From: Michael Eldred (artefact@t-online.de)
Date: Thu Mar 27 2003 - 05:58:24 EST

Cologne 27-Mar-2003

Re: [OPE-L:8673]

Philip Dunn schrieb Wed, 26 Mar 2003 12:52:59 -0000:

> Dear Michael
> This reply is on the main point only, equalisation. There are so many issues!
> Michael Eldred wrote:
> >
> > In a society in which the exchange of goods is generally practised, these
> > goods (which have to be conceived as good-for-practical-living) have many,
> > many exchange-values since, e.g. shoes can be exchanged not only for potatoes,
> > but also for coats or linen or some other useful thing.
> >
> > These many, many exchange-values become unified only when money comes on the
> > scene as the mediator of exchange. Useful things are then not worth something
> > in terms of myriad other goods, but are worth something in money. What they
> > are worth is their price. Money unifies all the various use-values in a
> > uniform dimension of monetary value, and they all become equal.
> >
> > Aristotle uses the example of the exchange of a physician’s services for a
> > farmer’s products which “have to be equalized” (_dei isasthaenai_ Eth. Nic.
> > 1133a18). “Thus everything must be comparable in some way if exchange is to
> > be.” (_dio panta symblaeta dei pos einai, on estin allagae. 1133a19) And how
> > is this comparability achieved? Aristotle continues, “Money has resolved this
> > and is a kind of middle term, for it measures everything and so also too much
> > and too little and how many shoes are equal to a house or food.” (eph' ho to
> > nomism' elaeluthe, kai ginetai pos meson: panta gar metrei, hoste kai taen
> > hyperochaen kai taen elleipsin, posa atta dae hypodaeat' ison oikiai ae
> > trophaei. 1133a20)
> >
> > Notice that here, too, it is important not to allow oneself to succumb merely
> > to the quantitative aspect of these phenomena. Rather, in money itself, it can
> > be seen how a unified measure of exchange-value comes about ontologically when
> > all the various use-values are "equalized" (_isasthaenai_) through the
> > generalized practice of exchange. Price itself is a relational phenomenon,
> > namely, the relation of a useful thing to money. This relation also has a
> > quantitative aspect, i.e. in money-price, exchange-values gain a uniform,
> > quantitative expression.
> >
> > But the (qualitative) phenomenon should be seen here as the primary
> > phenomenon, namely, that all the countless practical things which are good for
> > living in a social world gain a unity in the monetary dimension in their
> > prices. What things are worth are then monetary in their social nature.
> >
> "tae men oun alaetheia adunaton"  Eth. Nic. Book V ch 5 1133b19-20
> "It is, however, in reality, impossible" that such unlike things can be
> commensurable. (Marx, Capital I ch 1 section 3(a)iii)
> Meikle (Aristotle's Economic Thought, pp 21-27) discusses in detail the
> passage you cite (1133a20).  He judged that:
> "This idea is inadequate and, though Aristotle appears to return to it once or
> twice in the ordering of the chapter as we have it, he finally drops it.

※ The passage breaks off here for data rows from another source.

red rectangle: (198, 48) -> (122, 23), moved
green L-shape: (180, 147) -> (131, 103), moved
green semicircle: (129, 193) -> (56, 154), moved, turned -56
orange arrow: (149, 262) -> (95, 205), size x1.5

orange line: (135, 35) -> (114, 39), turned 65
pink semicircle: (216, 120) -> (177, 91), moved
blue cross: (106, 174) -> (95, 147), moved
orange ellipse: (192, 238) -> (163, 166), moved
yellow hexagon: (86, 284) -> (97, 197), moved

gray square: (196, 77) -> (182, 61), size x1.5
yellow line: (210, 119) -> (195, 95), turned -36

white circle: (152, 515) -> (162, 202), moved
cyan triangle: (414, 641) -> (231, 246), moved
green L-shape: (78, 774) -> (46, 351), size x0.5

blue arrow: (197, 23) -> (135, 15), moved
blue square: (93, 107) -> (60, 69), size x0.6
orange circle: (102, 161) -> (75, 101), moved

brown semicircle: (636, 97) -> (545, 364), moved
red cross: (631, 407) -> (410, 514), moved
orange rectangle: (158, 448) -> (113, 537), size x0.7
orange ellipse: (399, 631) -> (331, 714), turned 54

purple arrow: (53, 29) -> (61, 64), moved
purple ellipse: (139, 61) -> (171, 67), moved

It is
> inadequate because simply establishing a measure cannot itself create
> commensurability between things that are in themselves incommensurable."
> A house sells for 10 dollars, 5 beds sell for 10 dollars. There is nothing in
> the house qua artifact that is equal to 10 dollars. Similarly for the beds.
> How then can 1 house = 5 beds?  It is necessary to treat the
> house-as-commodity as an _ousia_ distinct from the house-artifact _ousia_.
> The house-artifact is matter relative to the house-commodity whose form is the
> value-form.  Then 1 house = 5 beds is exactly true (subject to some limits of
> scope, of course) since the intrinsic value of the house-commodity is equal to
> 10 dollars and the intrinsic value of the 5 use-value units of the
> bed-commodity is also equal to 10 dollars.
> Phil

Hi Phil,

The question of commensurability (_symmetria_ 1133b19) presumably does not concern
what enables commodity exchange to exist, for the practice of exchange makes sense
and is, in truth (_alaetheiai_ 1133b19) practised.

But Aristotle has already answered his own question in pointing out that it is

"in truth, use, which holds everything together” (_touto d' esti taei men alaetheiai
hae chreia, hae panta synechei:_ 1133a28).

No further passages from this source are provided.